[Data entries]
################
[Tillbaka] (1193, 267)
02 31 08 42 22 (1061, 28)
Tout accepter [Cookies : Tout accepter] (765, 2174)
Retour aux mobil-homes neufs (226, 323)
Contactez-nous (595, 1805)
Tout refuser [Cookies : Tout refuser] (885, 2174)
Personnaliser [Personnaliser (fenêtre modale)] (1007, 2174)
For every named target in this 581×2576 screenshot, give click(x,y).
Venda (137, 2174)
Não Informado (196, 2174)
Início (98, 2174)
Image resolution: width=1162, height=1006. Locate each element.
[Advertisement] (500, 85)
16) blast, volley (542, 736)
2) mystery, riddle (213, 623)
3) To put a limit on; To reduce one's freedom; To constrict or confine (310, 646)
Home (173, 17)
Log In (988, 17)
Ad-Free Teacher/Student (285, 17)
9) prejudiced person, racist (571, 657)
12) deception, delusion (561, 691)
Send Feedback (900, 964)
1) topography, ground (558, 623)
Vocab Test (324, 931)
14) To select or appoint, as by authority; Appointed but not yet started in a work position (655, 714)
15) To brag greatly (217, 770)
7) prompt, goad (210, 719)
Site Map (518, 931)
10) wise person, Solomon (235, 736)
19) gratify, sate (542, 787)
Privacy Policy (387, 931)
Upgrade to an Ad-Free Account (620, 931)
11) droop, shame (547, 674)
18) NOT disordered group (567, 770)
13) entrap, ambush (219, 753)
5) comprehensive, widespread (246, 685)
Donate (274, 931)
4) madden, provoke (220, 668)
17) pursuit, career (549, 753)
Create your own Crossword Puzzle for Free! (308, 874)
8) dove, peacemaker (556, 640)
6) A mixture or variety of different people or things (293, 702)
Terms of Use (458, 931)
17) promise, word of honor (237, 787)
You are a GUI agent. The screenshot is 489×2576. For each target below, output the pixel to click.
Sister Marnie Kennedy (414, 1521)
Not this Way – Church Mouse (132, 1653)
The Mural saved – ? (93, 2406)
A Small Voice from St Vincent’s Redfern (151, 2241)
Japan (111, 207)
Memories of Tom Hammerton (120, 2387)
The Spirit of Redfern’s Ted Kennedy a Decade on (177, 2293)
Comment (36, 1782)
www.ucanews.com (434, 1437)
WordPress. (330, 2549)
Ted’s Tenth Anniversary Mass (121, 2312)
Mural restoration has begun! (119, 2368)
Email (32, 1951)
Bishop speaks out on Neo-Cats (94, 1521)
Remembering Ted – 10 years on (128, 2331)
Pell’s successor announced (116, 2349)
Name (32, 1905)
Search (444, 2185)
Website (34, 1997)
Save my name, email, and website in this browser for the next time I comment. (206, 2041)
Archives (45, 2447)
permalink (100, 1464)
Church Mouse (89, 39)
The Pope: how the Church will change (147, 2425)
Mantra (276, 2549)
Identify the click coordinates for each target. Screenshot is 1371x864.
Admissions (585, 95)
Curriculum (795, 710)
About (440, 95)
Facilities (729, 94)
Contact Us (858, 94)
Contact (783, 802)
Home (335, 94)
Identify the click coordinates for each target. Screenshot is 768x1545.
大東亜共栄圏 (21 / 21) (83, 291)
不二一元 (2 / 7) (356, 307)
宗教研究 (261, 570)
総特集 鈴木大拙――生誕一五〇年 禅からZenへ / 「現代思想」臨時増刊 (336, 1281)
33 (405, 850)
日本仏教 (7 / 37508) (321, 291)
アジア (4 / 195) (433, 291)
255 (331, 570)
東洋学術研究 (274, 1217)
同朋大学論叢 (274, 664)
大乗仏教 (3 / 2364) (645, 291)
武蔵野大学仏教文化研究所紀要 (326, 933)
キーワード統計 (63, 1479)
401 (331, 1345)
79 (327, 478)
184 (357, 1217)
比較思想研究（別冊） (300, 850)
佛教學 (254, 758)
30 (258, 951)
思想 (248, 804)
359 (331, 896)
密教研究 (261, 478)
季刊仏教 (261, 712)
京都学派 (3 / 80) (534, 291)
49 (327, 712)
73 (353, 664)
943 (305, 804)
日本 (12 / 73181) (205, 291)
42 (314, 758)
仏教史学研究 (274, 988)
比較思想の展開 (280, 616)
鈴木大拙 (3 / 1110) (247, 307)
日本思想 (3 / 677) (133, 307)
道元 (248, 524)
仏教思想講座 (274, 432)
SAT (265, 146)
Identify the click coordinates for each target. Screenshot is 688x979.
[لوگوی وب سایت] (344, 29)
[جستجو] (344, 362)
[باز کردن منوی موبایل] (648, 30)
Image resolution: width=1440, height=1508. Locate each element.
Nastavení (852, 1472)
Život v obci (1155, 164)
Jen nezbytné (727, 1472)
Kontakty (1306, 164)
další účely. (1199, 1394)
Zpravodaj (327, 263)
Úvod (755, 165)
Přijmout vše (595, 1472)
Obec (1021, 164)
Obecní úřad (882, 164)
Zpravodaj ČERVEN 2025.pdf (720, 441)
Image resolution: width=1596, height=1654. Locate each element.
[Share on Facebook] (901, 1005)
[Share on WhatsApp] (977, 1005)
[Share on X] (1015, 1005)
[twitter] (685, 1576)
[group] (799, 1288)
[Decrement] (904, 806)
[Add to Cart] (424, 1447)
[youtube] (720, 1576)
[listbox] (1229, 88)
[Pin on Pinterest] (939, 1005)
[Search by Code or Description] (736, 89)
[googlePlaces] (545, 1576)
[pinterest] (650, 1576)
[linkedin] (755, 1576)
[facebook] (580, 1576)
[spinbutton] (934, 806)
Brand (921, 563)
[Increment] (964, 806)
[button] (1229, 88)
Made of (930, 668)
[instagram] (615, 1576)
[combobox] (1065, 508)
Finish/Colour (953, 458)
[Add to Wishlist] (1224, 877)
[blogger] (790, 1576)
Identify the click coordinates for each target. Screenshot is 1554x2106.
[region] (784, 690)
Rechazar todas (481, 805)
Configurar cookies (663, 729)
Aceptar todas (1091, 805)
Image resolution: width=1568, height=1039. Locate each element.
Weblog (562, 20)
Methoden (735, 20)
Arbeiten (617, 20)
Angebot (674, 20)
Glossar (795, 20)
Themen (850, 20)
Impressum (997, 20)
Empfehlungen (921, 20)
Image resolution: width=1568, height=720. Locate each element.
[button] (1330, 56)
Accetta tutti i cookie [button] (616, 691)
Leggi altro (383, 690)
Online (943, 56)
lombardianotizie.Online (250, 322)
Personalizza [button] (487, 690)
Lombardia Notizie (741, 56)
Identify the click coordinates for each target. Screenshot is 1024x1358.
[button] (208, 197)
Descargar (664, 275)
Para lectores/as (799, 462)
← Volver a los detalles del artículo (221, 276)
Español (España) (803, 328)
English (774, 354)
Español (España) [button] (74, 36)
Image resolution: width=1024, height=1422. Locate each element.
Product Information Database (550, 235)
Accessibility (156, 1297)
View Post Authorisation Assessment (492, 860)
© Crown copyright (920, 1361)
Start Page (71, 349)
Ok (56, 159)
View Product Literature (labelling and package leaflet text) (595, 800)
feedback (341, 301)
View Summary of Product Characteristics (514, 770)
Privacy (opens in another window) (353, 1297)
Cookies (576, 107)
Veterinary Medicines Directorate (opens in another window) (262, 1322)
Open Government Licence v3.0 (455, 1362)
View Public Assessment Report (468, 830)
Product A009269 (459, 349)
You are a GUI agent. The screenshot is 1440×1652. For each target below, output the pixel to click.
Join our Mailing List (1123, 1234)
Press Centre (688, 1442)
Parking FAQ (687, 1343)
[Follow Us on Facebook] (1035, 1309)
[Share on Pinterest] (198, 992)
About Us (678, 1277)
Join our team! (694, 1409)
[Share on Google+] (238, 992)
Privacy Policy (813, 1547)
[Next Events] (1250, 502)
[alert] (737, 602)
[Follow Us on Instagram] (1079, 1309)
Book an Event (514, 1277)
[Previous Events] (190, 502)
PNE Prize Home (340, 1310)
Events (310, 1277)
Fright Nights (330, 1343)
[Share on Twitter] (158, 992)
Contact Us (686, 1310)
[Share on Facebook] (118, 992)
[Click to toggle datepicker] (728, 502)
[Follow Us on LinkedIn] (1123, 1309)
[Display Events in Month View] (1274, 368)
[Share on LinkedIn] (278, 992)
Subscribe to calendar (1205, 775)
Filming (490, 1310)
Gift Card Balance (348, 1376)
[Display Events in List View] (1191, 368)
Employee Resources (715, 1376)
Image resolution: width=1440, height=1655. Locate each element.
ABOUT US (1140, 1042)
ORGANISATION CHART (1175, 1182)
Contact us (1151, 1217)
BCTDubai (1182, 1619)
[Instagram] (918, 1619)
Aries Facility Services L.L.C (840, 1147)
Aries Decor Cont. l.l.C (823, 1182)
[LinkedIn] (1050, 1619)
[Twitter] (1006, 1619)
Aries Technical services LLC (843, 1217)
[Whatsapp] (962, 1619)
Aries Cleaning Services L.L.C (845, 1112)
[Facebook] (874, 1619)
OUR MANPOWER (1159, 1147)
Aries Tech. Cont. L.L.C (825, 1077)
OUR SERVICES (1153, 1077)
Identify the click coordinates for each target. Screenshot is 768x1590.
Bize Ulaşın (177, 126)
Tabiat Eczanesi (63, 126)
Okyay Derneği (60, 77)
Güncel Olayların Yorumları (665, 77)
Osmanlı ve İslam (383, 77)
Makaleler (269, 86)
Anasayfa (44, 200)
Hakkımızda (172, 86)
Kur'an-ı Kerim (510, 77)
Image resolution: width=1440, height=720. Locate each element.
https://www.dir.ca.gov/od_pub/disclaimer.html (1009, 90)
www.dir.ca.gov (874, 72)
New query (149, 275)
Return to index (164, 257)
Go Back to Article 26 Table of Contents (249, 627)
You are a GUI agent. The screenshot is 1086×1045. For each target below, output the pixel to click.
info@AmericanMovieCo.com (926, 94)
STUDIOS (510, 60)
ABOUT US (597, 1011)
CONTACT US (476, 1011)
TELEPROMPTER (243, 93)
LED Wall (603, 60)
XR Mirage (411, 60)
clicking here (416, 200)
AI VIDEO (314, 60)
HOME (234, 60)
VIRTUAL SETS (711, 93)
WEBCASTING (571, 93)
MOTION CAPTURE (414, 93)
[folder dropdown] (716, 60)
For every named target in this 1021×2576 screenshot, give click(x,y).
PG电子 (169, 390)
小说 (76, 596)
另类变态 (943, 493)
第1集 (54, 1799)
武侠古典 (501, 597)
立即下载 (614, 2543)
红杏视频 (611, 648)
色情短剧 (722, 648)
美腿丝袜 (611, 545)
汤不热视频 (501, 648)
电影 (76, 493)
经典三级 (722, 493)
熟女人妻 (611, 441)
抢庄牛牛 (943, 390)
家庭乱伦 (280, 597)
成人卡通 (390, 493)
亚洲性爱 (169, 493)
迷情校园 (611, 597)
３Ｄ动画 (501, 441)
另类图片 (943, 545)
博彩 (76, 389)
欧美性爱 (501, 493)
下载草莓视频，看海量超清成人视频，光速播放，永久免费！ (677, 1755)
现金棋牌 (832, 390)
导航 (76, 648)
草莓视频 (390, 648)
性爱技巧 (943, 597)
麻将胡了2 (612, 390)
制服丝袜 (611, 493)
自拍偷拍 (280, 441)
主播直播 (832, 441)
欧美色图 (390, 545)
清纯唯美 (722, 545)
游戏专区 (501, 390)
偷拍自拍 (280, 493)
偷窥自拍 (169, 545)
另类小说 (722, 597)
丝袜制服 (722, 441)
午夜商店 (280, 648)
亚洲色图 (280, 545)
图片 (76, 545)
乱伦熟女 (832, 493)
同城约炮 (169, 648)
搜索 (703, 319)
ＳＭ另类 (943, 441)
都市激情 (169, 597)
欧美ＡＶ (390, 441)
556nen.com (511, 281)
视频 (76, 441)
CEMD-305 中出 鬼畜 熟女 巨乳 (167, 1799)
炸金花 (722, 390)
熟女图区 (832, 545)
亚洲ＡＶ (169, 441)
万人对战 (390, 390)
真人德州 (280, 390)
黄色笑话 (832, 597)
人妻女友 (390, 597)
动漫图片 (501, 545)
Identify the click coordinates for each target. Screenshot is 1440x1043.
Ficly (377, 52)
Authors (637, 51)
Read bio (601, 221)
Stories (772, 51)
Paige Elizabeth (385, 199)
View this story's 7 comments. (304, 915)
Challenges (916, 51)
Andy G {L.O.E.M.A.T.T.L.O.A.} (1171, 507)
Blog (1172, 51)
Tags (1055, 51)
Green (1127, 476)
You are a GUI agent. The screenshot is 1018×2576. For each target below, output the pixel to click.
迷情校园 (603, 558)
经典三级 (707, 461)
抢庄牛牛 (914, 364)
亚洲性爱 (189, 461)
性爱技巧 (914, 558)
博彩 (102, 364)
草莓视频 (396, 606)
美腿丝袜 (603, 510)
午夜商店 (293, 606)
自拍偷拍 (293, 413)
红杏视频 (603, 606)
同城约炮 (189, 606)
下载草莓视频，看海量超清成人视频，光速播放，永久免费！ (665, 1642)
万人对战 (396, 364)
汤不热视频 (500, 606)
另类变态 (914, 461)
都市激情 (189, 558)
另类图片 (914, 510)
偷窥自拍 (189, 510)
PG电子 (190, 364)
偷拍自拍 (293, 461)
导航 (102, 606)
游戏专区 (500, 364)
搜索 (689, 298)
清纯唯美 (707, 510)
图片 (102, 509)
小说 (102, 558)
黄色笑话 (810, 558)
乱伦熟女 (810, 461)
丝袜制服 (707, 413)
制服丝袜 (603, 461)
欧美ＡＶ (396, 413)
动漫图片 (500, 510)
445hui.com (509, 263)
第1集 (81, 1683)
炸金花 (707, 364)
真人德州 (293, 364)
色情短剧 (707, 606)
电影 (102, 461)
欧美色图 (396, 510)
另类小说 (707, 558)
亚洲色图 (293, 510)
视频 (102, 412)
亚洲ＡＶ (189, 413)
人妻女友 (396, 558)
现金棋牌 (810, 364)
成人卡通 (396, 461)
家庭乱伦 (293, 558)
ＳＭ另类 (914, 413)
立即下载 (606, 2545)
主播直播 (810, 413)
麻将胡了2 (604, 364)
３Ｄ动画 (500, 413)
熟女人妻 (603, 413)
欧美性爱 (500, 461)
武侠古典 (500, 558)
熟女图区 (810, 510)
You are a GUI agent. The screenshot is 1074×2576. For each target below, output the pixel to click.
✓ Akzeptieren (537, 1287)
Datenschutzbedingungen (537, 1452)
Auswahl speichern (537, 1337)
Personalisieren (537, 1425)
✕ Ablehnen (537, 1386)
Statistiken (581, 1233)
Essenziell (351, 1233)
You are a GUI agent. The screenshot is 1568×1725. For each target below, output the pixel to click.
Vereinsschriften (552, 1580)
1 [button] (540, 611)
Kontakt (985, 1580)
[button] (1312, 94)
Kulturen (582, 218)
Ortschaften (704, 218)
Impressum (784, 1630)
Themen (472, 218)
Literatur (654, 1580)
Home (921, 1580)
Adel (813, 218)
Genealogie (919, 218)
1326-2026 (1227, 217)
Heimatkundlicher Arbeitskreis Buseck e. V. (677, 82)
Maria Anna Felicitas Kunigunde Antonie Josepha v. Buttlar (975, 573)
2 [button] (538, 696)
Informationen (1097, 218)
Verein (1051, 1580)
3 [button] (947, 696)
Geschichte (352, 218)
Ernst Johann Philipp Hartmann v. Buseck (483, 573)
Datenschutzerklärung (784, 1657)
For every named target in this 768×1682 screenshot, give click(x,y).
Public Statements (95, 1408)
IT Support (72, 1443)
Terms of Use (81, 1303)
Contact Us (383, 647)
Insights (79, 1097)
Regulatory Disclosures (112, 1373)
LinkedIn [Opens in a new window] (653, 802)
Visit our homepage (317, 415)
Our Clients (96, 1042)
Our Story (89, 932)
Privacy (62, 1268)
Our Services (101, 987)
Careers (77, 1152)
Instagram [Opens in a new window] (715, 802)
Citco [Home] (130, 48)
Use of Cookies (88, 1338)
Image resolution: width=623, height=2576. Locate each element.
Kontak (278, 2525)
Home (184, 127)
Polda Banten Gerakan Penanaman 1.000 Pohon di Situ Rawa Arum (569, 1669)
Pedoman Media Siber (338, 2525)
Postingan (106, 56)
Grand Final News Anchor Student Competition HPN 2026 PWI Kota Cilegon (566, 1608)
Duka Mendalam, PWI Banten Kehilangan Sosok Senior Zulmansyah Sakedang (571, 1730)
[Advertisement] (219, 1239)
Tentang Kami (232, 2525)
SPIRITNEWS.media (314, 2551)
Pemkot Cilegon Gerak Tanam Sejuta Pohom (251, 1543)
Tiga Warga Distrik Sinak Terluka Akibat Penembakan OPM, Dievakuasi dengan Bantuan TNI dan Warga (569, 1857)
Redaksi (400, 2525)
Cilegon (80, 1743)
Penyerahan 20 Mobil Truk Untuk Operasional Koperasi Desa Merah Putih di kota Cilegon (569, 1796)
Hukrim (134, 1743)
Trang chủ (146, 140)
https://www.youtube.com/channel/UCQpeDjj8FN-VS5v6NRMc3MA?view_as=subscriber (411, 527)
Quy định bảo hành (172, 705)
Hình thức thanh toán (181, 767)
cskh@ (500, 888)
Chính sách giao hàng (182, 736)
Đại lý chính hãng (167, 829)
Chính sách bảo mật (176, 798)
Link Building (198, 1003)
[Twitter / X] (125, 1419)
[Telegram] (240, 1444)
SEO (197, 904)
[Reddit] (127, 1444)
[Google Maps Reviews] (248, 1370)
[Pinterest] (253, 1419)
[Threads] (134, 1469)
################
- The task
Beginning at the line above that contains "人妻女友 (390, 597)", return each line exactly through the line that contains "Kontakt (985, 1580)", and no others.

- Task output
人妻女友 (390, 597)
动漫图片 (501, 545)
Identify the click coordinates for each target. Screenshot is 1440x1043.
Ficly (377, 52)
Authors (637, 51)
Read bio (601, 221)
Stories (772, 51)
Paige Elizabeth (385, 199)
View this story's 7 comments. (304, 915)
Challenges (916, 51)
Andy G {L.O.E.M.A.T.T.L.O.A.} (1171, 507)
Blog (1172, 51)
Tags (1055, 51)
Green (1127, 476)
You are a GUI agent. The screenshot is 1018×2576. For each target below, output the pixel to click.
迷情校园 (603, 558)
经典三级 (707, 461)
抢庄牛牛 (914, 364)
亚洲性爱 (189, 461)
性爱技巧 (914, 558)
博彩 (102, 364)
草莓视频 (396, 606)
美腿丝袜 (603, 510)
午夜商店 (293, 606)
自拍偷拍 (293, 413)
红杏视频 (603, 606)
同城约炮 (189, 606)
下载草莓视频，看海量超清成人视频，光速播放，永久免费！ (665, 1642)
万人对战 (396, 364)
汤不热视频 (500, 606)
另类变态 (914, 461)
都市激情 (189, 558)
另类图片 (914, 510)
偷窥自拍 (189, 510)
PG电子 (190, 364)
偷拍自拍 (293, 461)
导航 (102, 606)
游戏专区 (500, 364)
搜索 (689, 298)
清纯唯美 (707, 510)
图片 (102, 509)
小说 (102, 558)
黄色笑话 (810, 558)
乱伦熟女 (810, 461)
丝袜制服 (707, 413)
制服丝袜 (603, 461)
欧美ＡＶ (396, 413)
动漫图片 (500, 510)
445hui.com (509, 263)
第1集 (81, 1683)
炸金花 (707, 364)
真人德州 (293, 364)
色情短剧 (707, 606)
电影 (102, 461)
欧美色图 (396, 510)
另类小说 (707, 558)
亚洲色图 (293, 510)
视频 (102, 412)
亚洲ＡＶ (189, 413)
人妻女友 (396, 558)
现金棋牌 (810, 364)
成人卡通 (396, 461)
家庭乱伦 (293, 558)
ＳＭ另类 (914, 413)
立即下载 (606, 2545)
主播直播 (810, 413)
麻将胡了2 (604, 364)
３Ｄ动画 (500, 413)
熟女人妻 (603, 413)
欧美性爱 (500, 461)
武侠古典 (500, 558)
熟女图区 (810, 510)
You are a GUI agent. The screenshot is 1074×2576. For each target below, output the pixel to click.
✓ Akzeptieren (537, 1287)
Datenschutzbedingungen (537, 1452)
Auswahl speichern (537, 1337)
Personalisieren (537, 1425)
✕ Ablehnen (537, 1386)
Statistiken (581, 1233)
Essenziell (351, 1233)
You are a GUI agent. The screenshot is 1568×1725. For each target below, output the pixel to click.
Vereinsschriften (552, 1580)
1 [button] (540, 611)
Kontakt (985, 1580)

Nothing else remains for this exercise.